Laggiù, nella terra dei sogni e dell'incanto,
tra infinite gioie e meraviglie, è sorta una pustola purulenta colma
di risentimento e volgarità.
Il suo nome? CAPPUCCETTO ROZZO!
ZA-ZAM!
Ella infestava i prati e i boschi asfissiando il gorgogliare della natura con
la sua voce stridula e la sua flaccidiosa corpulenza. Imponeva dazi ed estorceva
farinacei ai miseri abitanti di quel che un tempo era un armonioso villagio
di soave bellezza e... armonia... appunto.
Ehm.
Al suo passaggio ogni vivente, sia pianta, animale o insetto che striscia, si
ritraeva e persino alcuni minerali retrocedevano di qualche iarda.
Quand'ecco che un giorno mentr'ella s'apprestava a razziare, usuggiare, furnere
e mazzucuttare una parca capanna di umili affitavoli apparve in cielo un volatile
sospetto. "Un nibbio!" Esultarono subito le folle accorse.
Ello parossi innanzi a Cappuccetto Rozzo e fissolla negli occhi con sguardo
saturo di sfida.
"E che vuoi Nibbio?" proruppe Cappuccetto.
"Non sono un Nibbio" rispose quegli "io sono..."
E tutti trattennero il fiato (fors'anche per l'olezzo emanantesi).
E lo trattennero ancora un poco.
Ok, basta così.
"Ebbene?" chiese Cappuccetto Rozzo.
"Cosa? Mi sono distratto un attimo. Dove eravamo?" Domandò
tosto il volatile.
"Tu sei..." suggerì Cappuccetto.
"Tu sei..." sospirarono gli astanti attoniti, tranne Fulvio, che in
quel momento era impegnato in una delicata operazione di circonvoluzione.
"Io sono: L'Upupo Cattivo Radioattivo!"
ZA-ZA-ZAM!
"Occielomammaiddiossissignoremioaiutaci!" urlarono all'unisono i miserandi
miserevolmente convenuti.
"Oh!
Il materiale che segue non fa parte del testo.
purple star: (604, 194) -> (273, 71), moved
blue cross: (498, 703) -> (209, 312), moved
Ciao Upupo, non ti avevo riconosciuto, hai cambiato pettinatura per
caso?" esclamó l'immerturscibile Cappuccetto.
"No, ho fatto la tinta, vedi come sono rosso squillante adesso?"
"Ma pensa, a me quel bel rosso non dura mai piú di un paio di giorni...
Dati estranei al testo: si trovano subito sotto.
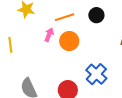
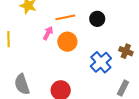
blue cross: (96, 74) -> (101, 62), moved

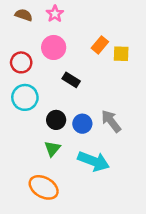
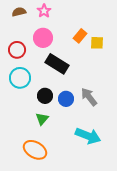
brown semicircle: (24, 15) -> (19, 12), turned -32
black rectangle: (71, 80) -> (57, 64), size x1.6
cyan arrow: (94, 161) -> (88, 136), moved

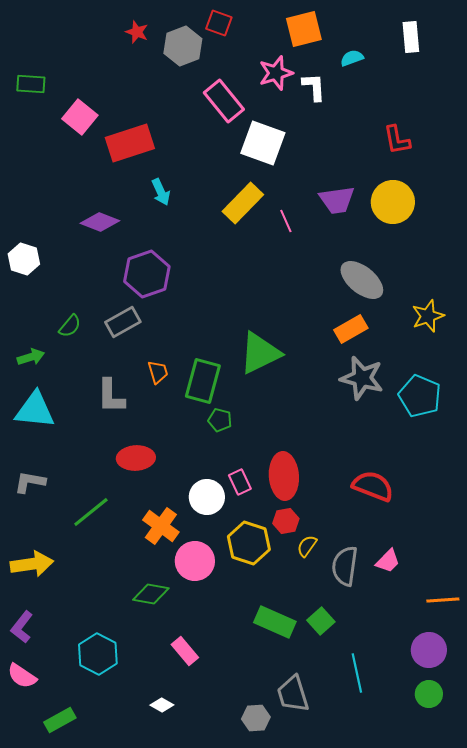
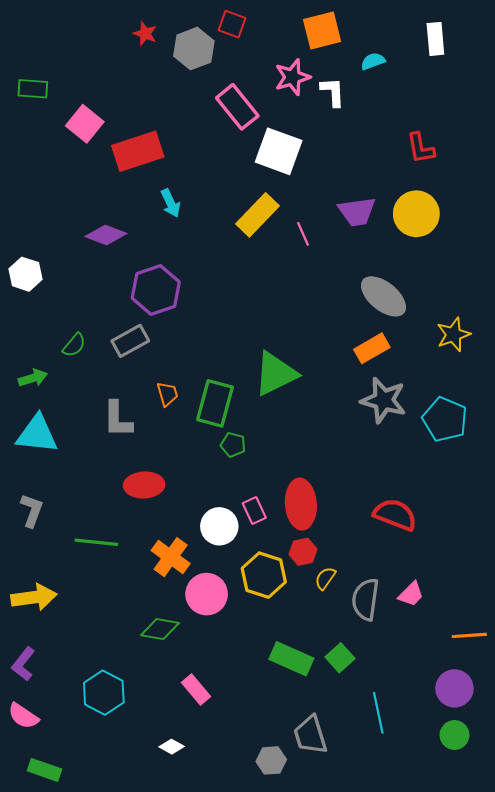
gray L-shape: (30, 482) -> (32, 510), turned 100
green line: (91, 512) -> (96, 542), turned 45
green rectangle: (60, 720) -> (44, 770), moved, turned 48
ma che ci fai da queste parti?"
"Sono venuto per compiere razzie e scorrerie, sai nella casa nuova mi annoiavo
e poi Mansell e Pretzel mi hanno detto che qui si saccheggia che é una
bellezza."
"Mansell e chi?"
"Lascia perdere... una lunga storia. Ti secca se terrorizzo un po' quei
pastorelli laggiú?"
"I re magi, intendi?"
"Quelli."
"No, no. Fa pure. Io finisco di martoriare questi intanto, poi magari ci
spostiamo al villaggio, eh?".
E cosí fu che siffatti ceffi spadroneggiarono, spaparanzarono e serpeggiarono
indisturbati attraverso cotali lande per i secoli a venire senza che niuno osasse
proferire sillaba. E questo fu financo di esempio alle moltitudini delle generazioni
coeve e successive.
Morale:
Non saprei. Fosse che il lupino appaia purpureo al chiaro di luna?